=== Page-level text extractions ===
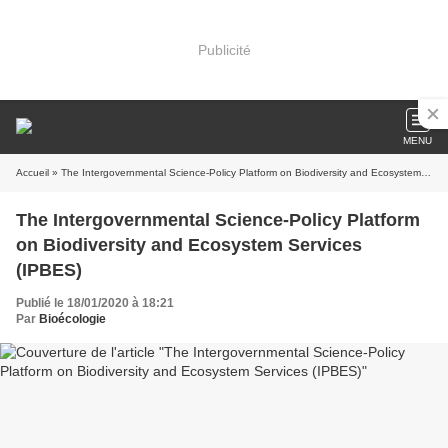
Publicité
MENU
Accueil
» The Intergovernmental Science-Policy Platform on Biodiversity and Ecosystem Services (IPBES)
The Intergovernmental Science-Policy Platform
on Biodiversity and Ecosystem Services
(IPBES)
Publié le 18/01/2020 à 18:21
Par
Bioécologie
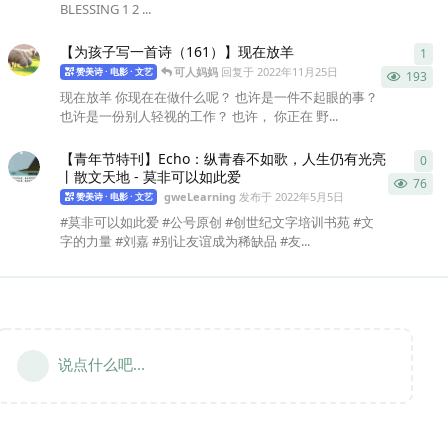
BLESSING 1 2 ...
【为孩子写一首诗（161）】现在放羊
1
1
条
可人妈妈
回复于
2022年11月25日
赞美诗 · 电影 · 文艺
193
现在放羊 你现在在做什么呢？ 也许是一件不起眼的事？
也许是一份别人轻视的工作？ 也许， 你正在 野...
【青年节特刊】Echo：纵青春不如歌，人生仍有光亮
0
0
条
丨散文天地 - 莫非可以如此爱
76
gweLearning
发布于
2022年5月5日
赞美诗 · 电影 · 文艺
#莫非可以如此爱 #公号原创 #创世纪文字培训书苑 #文
字的力量 #刘嘉 #别让友谊成为稀缺品 #友...
说点什么吧...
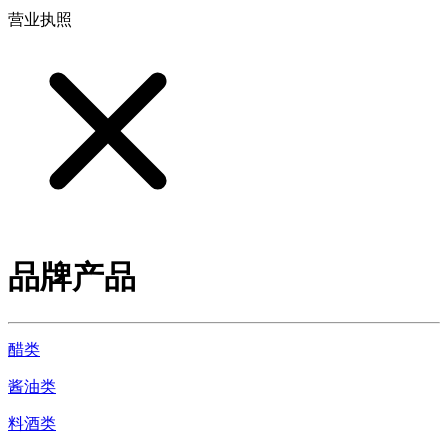
营业执照
品牌产品
醋类
酱油类
料酒类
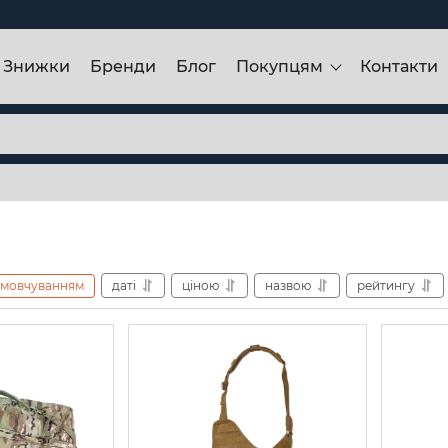
Знижки
Бренди
Блог
Покупцям
Контакти
амовчуванням
даті
ціною
назвою
рейтингу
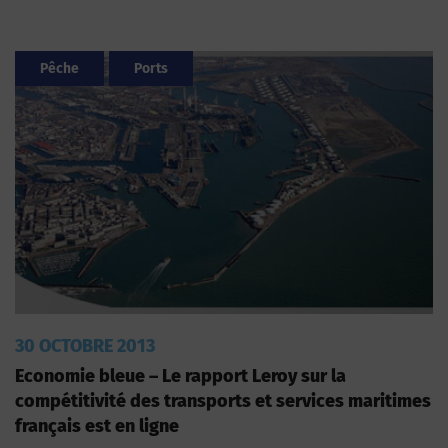
Pêche
Ports
30 OCTOBRE 2013
Economie bleue – Le rapport Leroy sur la
compétitivité des transports et services maritimes
français est en ligne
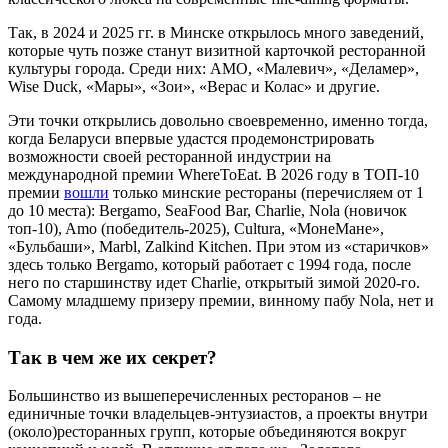
Так, в 2024 и 2025 гг. в Минске открылось много заведений,
которые чуть позже станут визитной карточкой ресторанной
культуры города. Среди них: AMO, «Малевич», «Деламер»,
Wise Duck, «Мары», «Зои», «Верас и Колас» и другие.
Эти точки открылись довольно своевременно, именно тогда,
когда Беларуси впервые удастся продемонстрировать
возможности своей ресторанной индустрии на
международной премии WhereToEat. В 2026 году в ТОП-10
премии
вошли
только минские рестораны (перечисляем от 1
до 10 места): Bergamo, SeaFood Bar, Charlie, Nola (новичок
топ-10), Amo (победитель-2025), Cultura, «МонеМане»,
«Бульбаши», Marbl, Zalkind Kitchen. При этом из «старичков»
здесь только Bergamo, который работает с 1994 года, после
него по старшинству идет Charlie, открытый зимой 2020-го.
Самому младшему призеру премии, винному пабу Nola, нет и
года.
Так в чем же их секрет?
Большинство из вышеперечисленных ресторанов – не
единичные точки владельцев-энтузиастов, а проекты внутри
(около)ресторанных групп, которые объединяются вокруг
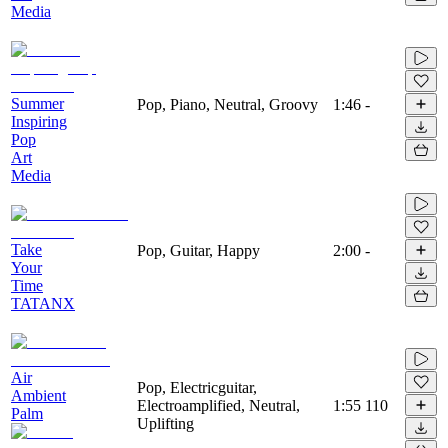
Media
Summer
Pop, Piano, Neutral, Groovy
1:46
-
Inspiring
Pop
Art
Media
Take
Pop, Guitar, Happy
2:00
-
Your
Time
TATANX
Air
Pop, Electricguitar,
Ambient
Electroamplified, Neutral,
1:55
110
Palm
Uplifting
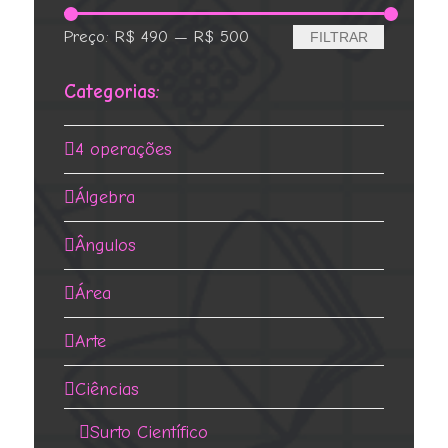
Preço
Preço
Preço:
R$ 490
—
R$ 500
FILTRAR
mínimo
máximo
Categorias:
4 operações
Álgebra
Ângulos
Área
Arte
Ciências
Surto Científico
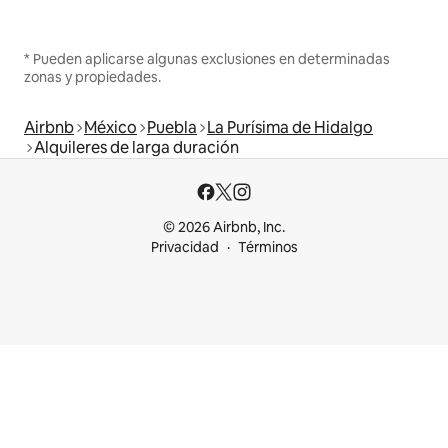
* Pueden aplicarse algunas exclusiones en determinadas
zonas y propiedades.
Airbnb
México
Puebla
La Purísima de Hidalgo
Alquileres de larga duración
© 2026 Airbnb, Inc.
Privacidad
Términos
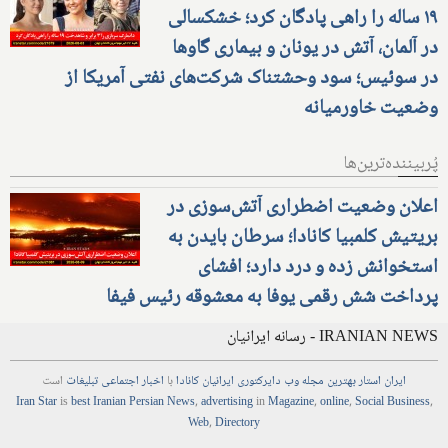
۱۹ ساله را راهی پادگان کرد؛ خشکسالی
در آلمان، آتش در یونان و بیماری گاوها
در سوئیس؛ سود وحشتناک شرکت‌های نفتی آمریکا از
وضعیت خاورمیانه
پُربیننده‌ترین‌ها
اعلان وضعیت اضطراری آتش‌سوزی در
بریتیش کلمبیا کانادا؛ سرطان بایدن به
استخوانش زده و درد دارد؛ افشای
پرداخت شش رقمی یوفا به معشوقه رئیس فیفا
IRANIAN NEWS - رسانه ایرانیان
ایران استار
بهترین
مجله
وب
دایرکتوری
ایرانیان کانادا
با
اخبار
اجتماعی
تبلیغات
است
Iran Star
is
best Iranian Persian
News
,
advertising
in
Magazine
,
online
,
Social Business
,
Web
,
Directory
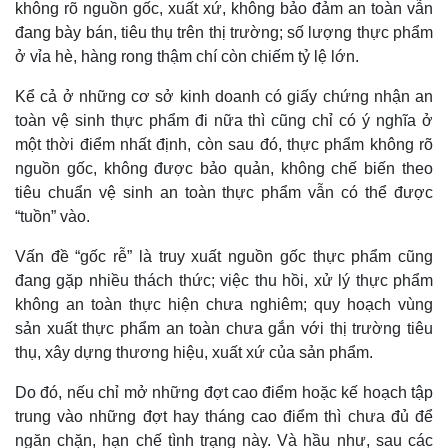
không rõ nguồn gốc, xuất xứ, không bảo đảm an toàn vẫn
đang bày bán, tiêu thụ trên thị trường; số lượng thực phẩm
ở vỉa hè, hàng rong thậm chí còn chiếm tỷ lệ lớn.
Kể cả ở những cơ sở kinh doanh có giấy chứng nhận an
toàn vệ sinh thực phẩm đi nữa thì cũng chỉ có ý nghĩa ở
một thời điểm nhất định, còn sau đó, thực phẩm không rõ
nguồn gốc, không được bảo quản, không chế biến theo
tiêu chuẩn vệ sinh an toàn thực phẩm vẫn có thể được
“tuồn” vào.
Vấn đề “gốc rễ” là truy xuất nguồn gốc thực phẩm cũng
đang gặp nhiều thách thức; việc thu hồi, xử lý thực phẩm
Thể thao
Ô tô - Xe máy
không an toàn thực hiện chưa nghiêm; quy hoạch vùng
Bóng đá
Ô tô
sản xuất thực phẩm an toàn chưa gắn với thị trường tiêu
Lịch thi đấu bóng đá
Xe máy
thụ, xây dựng thương hiệu, xuất xứ của sản phẩm.
Thế giới thể thao
Tư vấn
eSports
Do đó, nếu chỉ mở những đợt cao điểm hoặc kế hoạch tập
Hậu trường
trung vào những đợt hay tháng cao điểm thì chưa đủ để
ngăn chặn, hạn chế tình trạng này. Và hầu như, sau các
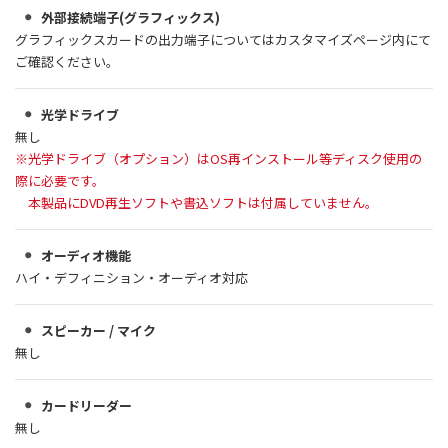
外部接続端子(グラフィックス)
グラフィックスカードの出力端子についてはカスタマイズページ内にて
ご確認ください。
光学ドライブ
無し
※光学ドライブ（オプション）はOS再インストール等ディスク使用の
際に必要です。
本製品にDVD再生ソフトや書込ソフトは付属していません。
オーディオ機能
ハイ・デフィニション・オーディオ対応
スピーカー / マイク
無し
カードリーダー
無し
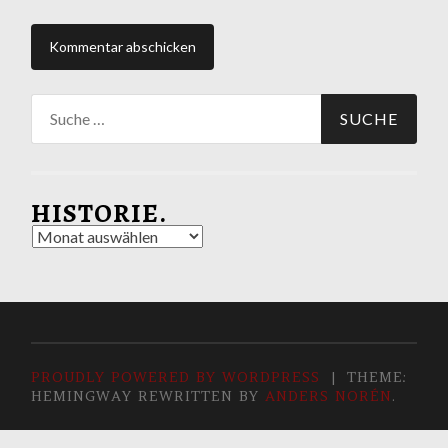
Suche
nach:
HISTORIE.
Historie.
PROUDLY POWERED BY WORDPRESS
|
THEME:
HEMINGWAY REWRITTEN BY
ANDERS NORÉN
.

=== What to do ===
All entries must be output unchanged, with every picture omitted.

=== Task solution ===
Publicité
MENU
Accueil
» The Intergovernmental Science-Policy Platform on Biodiversity and Ecosystem Services (IPBES)
The Intergovernmental Science-Policy Platform
on Biodiversity and Ecosystem Services
(IPBES)
Publié le 18/01/2020 à 18:21
Par
Bioécologie
BLESSING 1 2 ...
【为孩子写一首诗（161）】现在放羊
1
1
条
可人妈妈
回复于
2022年11月25日
赞美诗 · 电影 · 文艺
193
现在放羊 你现在在做什么呢？ 也许是一件不起眼的事？
也许是一份别人轻视的工作？ 也许， 你正在 野...
【青年节特刊】Echo：纵青春不如歌，人生仍有光亮
0
0
条
丨散文天地 - 莫非可以如此爱
76
gweLearning
发布于
2022年5月5日
赞美诗 · 电影 · 文艺
#莫非可以如此爱 #公号原创 #创世纪文字培训书苑 #文
字的力量 #刘嘉 #别让友谊成为稀缺品 #友...
说点什么吧...
营业执照
品牌产品
醋类
酱油类
料酒类
Знижки
Бренди
Блог
Покупцям
Контакти
амовчуванням
даті
ціною
назвою
рейтингу
Pêche
Ports
30 OCTOBRE 2013
Economie bleue – Le rapport Leroy sur la
compétitivité des transports et services maritimes
français est en ligne
Так, в 2024 и 2025 гг. в Минске открылось много заведений,
которые чуть позже станут визитной карточкой ресторанной
культуры города. Среди них: AMO, «Малевич», «Деламер»,
Wise Duck, «Мары», «Зои», «Верас и Колас» и другие.
Эти точки открылись довольно своевременно, именно тогда,
когда Беларуси впервые удастся продемонстрировать
возможности своей ресторанной индустрии на
международной премии WhereToEat. В 2026 году в ТОП-10
премии
вошли
только минские рестораны (перечисляем от 1
до 10 места): Bergamo, SeaFood Bar, Charlie, Nola (новичок
топ-10), Amo (победитель-2025), Cultura, «МонеМане»,
«Бульбаши», Marbl, Zalkind Kitchen. При этом из «старичков»
здесь только Bergamo, который работает с 1994 года, после
него по старшинству идет Charlie, открытый зимой 2020-го.
Самому младшему призеру премии, винному пабу Nola, нет и
года.
Так в чем же их секрет?
Большинство из вышеперечисленных ресторанов – не
единичные точки владельцев-энтузиастов, а проекты внутри
(около)ресторанных групп, которые объединяются вокруг
Media
Summer
Pop, Piano, Neutral, Groovy
1:46
-
Inspiring
Pop
Art
Media
Take
Pop, Guitar, Happy
2:00
-
Your
Time
TATANX
Air
Pop, Electricguitar,
Ambient
Electroamplified, Neutral,
1:55
110
Palm
Uplifting
Preço
Preço
Preço:
R$ 490
—
R$ 500
FILTRAR
mínimo
máximo
Categorias:
4 operações
Álgebra
Ângulos
Área
Arte
Ciências
Surto Científico
* Pueden aplicarse algunas exclusiones en determinadas
zonas y propiedades.
Airbnb
México
Puebla
La Purísima de Hidalgo
Alquileres de larga duración
© 2026 Airbnb, Inc.
Privacidad
Términos
۱۹ ساله را راهی پادگان کرد؛ خشکسالی
در آلمان، آتش در یونان و بیماری گاوها
در سوئیس؛ سود وحشتناک شرکت‌های نفتی آمریکا از
وضعیت خاورمیانه
پُربیننده‌ترین‌ها
اعلان وضعیت اضطراری آتش‌سوزی در
بریتیش کلمبیا کانادا؛ سرطان بایدن به
استخوانش زده و درد دارد؛ افشای
پرداخت شش رقمی یوفا به معشوقه رئیس فیفا
IRANIAN NEWS - رسانه ایرانیان
ایران استار
بهترین
مجله
وب
دایرکتوری
ایرانیان کانادا
با
اخبار
اجتماعی
تبلیغات
است
Iran Star
is
best Iranian Persian
News
,
advertising
in
Magazine
,
online
,
Social Business
,
Web
,
Directory
không rõ nguồn gốc, xuất xứ, không bảo đảm an toàn vẫn
đang bày bán, tiêu thụ trên thị trường; số lượng thực phẩm
ở vỉa hè, hàng rong thậm chí còn chiếm tỷ lệ lớn.
Kể cả ở những cơ sở kinh doanh có giấy chứng nhận an
toàn vệ sinh thực phẩm đi nữa thì cũng chỉ có ý nghĩa ở
một thời điểm nhất định, còn sau đó, thực phẩm không rõ
nguồn gốc, không được bảo quản, không chế biến theo
tiêu chuẩn vệ sinh an toàn thực phẩm vẫn có thể được
“tuồn” vào.
Vấn đề “gốc rễ” là truy xuất nguồn gốc thực phẩm cũng
đang gặp nhiều thách thức; việc thu hồi, xử lý thực phẩm
Thể thao
Ô tô - Xe máy
không an toàn thực hiện chưa nghiêm; quy hoạch vùng
Bóng đá
Ô tô
sản xuất thực phẩm an toàn chưa gắn với thị trường tiêu
Lịch thi đấu bóng đá
Xe máy
thụ, xây dựng thương hiệu, xuất xứ của sản phẩm.
Thế giới thể thao
Tư vấn
eSports
Do đó, nếu chỉ mở những đợt cao điểm hoặc kế hoạch tập
Hậu trường
trung vào những đợt hay tháng cao điểm thì chưa đủ để
ngăn chặn, hạn chế tình trạng này. Và hầu như, sau các
外部接続端子(グラフィックス)
グラフィックスカードの出力端子についてはカスタマイズページ内にて
ご確認ください。
光学ドライブ
無し
※光学ドライブ（オプション）はOS再インストール等ディスク使用の
際に必要です。
本製品にDVD再生ソフトや書込ソフトは付属していません。
オーディオ機能
ハイ・デフィニション・オーディオ対応
スピーカー / マイク
無し
カードリーダー
無し
Suche
nach:
HISTORIE.
Historie.
PROUDLY POWERED BY WORDPRESS
|
THEME:
HEMINGWAY REWRITTEN BY
ANDERS NORÉN
.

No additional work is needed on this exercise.